Background: In order to isolate an individual's genotype from a sample of biological material, most laboratories use PCR and Capillary Electrophoresis (CE) to construct a genetic profile based on polymorphic loci known as Short Tandem Repeats (STRs). The resulting profile consists of CE signal which contains information about the length and number of STR units amplified. For samples collected from the environment, interpretation of the signal can be challenging given that information regarding the quality and quantity of the DNA is often limited.
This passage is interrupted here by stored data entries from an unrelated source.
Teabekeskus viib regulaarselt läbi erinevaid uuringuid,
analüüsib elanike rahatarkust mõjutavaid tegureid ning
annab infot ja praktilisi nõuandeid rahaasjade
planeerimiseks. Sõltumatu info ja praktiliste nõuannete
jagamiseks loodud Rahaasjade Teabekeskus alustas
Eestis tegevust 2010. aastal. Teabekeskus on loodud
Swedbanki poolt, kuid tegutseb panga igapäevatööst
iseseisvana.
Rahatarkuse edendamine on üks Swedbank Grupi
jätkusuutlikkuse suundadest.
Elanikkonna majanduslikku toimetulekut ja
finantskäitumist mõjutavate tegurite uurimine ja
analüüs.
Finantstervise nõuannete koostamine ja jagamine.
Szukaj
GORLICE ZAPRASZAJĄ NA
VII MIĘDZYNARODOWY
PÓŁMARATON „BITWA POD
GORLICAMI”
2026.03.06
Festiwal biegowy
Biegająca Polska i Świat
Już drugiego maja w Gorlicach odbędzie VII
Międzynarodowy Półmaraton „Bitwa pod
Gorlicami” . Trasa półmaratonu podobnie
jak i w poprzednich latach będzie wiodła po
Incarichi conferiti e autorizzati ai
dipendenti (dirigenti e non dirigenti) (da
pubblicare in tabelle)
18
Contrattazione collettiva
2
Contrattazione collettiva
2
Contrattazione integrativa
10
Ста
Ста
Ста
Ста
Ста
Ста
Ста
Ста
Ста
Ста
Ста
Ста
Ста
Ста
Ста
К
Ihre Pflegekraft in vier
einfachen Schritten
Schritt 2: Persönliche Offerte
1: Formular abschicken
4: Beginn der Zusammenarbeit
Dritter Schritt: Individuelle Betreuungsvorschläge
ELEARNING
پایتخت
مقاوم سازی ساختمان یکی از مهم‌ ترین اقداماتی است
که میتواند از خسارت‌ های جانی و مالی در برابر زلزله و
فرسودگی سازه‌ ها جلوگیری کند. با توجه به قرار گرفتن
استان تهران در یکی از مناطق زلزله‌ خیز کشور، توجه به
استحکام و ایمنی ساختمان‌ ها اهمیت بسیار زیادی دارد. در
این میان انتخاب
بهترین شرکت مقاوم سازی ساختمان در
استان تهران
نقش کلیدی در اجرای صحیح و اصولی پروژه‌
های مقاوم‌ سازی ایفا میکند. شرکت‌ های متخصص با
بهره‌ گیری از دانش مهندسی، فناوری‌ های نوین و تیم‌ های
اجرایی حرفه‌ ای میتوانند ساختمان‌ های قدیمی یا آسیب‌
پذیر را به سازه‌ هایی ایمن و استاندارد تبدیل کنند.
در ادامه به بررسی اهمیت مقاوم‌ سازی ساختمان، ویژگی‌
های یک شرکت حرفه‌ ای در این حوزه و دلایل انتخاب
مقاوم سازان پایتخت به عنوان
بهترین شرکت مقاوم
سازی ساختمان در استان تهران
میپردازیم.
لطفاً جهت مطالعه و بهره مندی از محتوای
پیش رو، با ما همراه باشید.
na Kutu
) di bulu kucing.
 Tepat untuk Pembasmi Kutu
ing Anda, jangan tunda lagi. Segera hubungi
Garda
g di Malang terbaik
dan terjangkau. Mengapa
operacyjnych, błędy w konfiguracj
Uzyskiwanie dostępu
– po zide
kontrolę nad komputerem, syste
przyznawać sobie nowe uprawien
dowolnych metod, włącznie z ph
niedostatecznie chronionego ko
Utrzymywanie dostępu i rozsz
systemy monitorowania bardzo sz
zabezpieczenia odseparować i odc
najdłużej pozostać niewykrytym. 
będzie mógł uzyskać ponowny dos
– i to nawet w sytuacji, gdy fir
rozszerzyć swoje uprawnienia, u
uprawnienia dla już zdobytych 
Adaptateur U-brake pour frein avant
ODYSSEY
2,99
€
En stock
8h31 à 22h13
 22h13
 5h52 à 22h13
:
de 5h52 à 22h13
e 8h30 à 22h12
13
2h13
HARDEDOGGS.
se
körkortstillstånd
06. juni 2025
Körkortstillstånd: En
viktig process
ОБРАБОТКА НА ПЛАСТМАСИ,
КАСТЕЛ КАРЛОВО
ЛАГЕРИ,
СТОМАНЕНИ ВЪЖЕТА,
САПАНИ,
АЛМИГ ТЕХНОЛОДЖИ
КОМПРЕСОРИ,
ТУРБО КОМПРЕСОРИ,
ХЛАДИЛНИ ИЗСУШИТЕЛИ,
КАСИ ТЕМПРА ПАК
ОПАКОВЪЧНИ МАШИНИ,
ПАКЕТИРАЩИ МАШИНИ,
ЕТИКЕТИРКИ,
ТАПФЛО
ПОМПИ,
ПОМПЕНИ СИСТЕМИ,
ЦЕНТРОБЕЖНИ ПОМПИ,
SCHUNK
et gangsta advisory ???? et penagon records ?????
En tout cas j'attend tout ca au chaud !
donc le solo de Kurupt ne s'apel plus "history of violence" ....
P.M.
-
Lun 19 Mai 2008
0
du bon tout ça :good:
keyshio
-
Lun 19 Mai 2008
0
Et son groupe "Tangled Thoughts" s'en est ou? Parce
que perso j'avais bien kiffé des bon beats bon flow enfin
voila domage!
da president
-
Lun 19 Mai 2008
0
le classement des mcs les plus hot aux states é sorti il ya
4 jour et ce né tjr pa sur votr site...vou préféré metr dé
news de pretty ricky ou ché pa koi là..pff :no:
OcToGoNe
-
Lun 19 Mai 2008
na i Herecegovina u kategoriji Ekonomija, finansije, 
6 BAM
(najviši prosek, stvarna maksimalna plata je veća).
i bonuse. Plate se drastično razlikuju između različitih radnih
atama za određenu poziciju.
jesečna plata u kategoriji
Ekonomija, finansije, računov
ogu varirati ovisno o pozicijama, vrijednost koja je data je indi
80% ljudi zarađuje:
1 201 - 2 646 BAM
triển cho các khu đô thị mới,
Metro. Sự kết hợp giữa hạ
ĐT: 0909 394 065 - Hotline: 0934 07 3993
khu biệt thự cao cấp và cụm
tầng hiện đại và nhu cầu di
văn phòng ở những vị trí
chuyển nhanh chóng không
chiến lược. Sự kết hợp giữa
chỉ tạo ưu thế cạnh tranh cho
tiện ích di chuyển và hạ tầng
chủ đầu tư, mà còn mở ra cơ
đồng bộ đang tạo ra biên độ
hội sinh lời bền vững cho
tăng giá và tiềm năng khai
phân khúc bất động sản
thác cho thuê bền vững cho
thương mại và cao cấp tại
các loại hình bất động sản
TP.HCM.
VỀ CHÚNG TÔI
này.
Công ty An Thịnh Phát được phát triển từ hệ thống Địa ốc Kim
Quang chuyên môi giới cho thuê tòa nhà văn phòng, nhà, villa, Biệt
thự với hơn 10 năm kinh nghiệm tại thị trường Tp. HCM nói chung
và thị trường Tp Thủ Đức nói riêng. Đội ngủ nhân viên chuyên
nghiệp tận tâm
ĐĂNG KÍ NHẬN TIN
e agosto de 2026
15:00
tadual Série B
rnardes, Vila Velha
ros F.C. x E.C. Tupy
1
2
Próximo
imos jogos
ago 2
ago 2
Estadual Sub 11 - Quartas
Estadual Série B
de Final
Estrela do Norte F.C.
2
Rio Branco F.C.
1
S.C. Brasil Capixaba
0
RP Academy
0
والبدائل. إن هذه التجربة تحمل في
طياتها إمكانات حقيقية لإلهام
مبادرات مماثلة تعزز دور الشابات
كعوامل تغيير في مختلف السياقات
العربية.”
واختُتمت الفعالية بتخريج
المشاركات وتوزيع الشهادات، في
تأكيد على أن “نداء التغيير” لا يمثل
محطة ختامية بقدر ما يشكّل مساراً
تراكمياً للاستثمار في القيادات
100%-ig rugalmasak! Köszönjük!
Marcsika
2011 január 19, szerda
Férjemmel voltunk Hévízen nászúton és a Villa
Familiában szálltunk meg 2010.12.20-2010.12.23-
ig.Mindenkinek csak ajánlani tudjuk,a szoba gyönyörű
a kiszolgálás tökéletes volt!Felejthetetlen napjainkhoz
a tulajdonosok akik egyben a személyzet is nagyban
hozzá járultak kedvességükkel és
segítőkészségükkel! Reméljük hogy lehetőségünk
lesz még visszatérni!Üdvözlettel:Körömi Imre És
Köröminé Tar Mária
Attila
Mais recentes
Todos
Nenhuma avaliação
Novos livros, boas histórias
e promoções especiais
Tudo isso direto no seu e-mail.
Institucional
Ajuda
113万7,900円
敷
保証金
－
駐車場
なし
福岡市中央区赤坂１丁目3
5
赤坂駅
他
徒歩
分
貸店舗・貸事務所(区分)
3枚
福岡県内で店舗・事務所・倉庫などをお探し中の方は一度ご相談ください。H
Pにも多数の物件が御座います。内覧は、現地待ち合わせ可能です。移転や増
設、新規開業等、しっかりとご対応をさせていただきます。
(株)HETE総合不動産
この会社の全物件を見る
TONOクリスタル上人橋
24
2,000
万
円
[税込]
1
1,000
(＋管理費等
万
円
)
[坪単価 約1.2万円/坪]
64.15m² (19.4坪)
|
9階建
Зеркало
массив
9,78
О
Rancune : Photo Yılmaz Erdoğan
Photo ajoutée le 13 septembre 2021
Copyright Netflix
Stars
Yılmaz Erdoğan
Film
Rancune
The signal can be further compounded by the presence of noise and PCR artifacts such as stutter which can mask or mimic biological alleles. Because manual interpretation methods cannot comprehensively account for such nuances, it would be valuable to develop a signal model that can effectively characterize the various components of STR signal independent of a priori knowledge of the quantity or quality of DNA.
Results: First, we seek to mathematically characterize the quality of the profile by measuring changes in the signal with respect to amplicon size. Next, we examine the noise, allele, and stutter components of the signal and develop distinct models for each. Using cross-validation and model selection, we identify a model that can be effectively utilized for downstream interpretation. Finally, we show an implementation of the model in NOCIt, a software system that calculates the a posteriori probability distribution on the number of contributors.
Conclusion: The model was selected using a large, diverse set of DNA samples obtained from 144 different laboratory conditions; with DNA amounts ranging from a single copy of DNA to hundreds of copies, and the quality of the profiles ranging from pristine to highly degraded. Implemented in NOCIt, the model enables a probabilisitc approach to estimating the number of contributors to complex, environmental samples.
Keywords: Capillary electrophoresis; DNA degradation; STR genotyping; Stochastic analysis and modelling.